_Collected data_

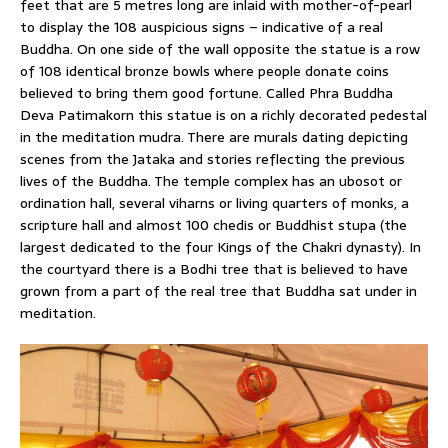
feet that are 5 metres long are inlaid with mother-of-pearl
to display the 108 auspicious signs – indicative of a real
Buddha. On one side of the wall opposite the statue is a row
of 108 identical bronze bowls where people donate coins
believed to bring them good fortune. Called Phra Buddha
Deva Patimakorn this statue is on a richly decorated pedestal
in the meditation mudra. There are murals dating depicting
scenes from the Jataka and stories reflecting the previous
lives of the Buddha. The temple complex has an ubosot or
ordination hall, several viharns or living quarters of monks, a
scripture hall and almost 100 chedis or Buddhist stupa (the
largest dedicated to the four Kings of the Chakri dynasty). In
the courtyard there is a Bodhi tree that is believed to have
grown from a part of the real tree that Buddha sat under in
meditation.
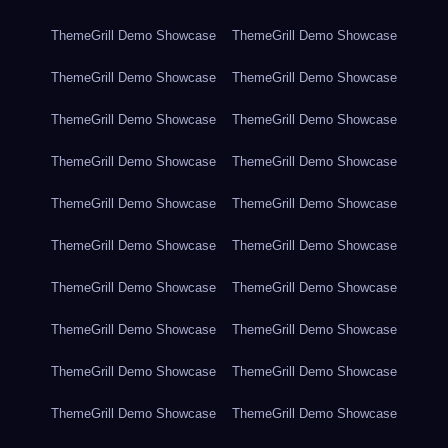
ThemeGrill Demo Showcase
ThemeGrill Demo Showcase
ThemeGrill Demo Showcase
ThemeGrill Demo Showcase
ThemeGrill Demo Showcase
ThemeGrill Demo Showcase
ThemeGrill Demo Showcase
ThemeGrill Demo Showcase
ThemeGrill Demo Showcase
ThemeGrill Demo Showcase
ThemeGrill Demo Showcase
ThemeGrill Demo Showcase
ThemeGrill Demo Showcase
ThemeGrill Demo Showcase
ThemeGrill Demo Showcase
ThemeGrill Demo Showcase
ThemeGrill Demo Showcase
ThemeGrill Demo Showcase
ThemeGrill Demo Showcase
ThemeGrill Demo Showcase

...

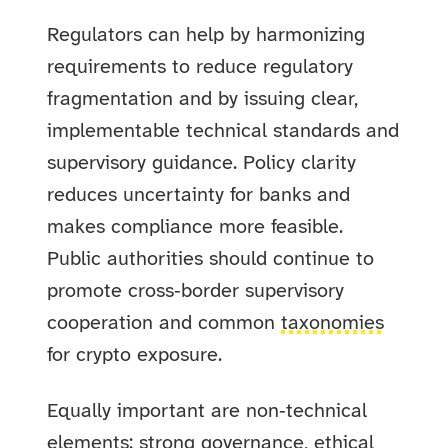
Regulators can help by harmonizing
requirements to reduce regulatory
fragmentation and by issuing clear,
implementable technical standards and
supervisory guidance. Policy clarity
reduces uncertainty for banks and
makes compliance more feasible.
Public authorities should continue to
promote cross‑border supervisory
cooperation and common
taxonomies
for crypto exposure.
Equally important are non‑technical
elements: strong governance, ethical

_Work required_
Show every line above in which the word "supervisory" is found.

_Result of this task_
supervisory guidance. Policy clarity
promote cross‑border supervisory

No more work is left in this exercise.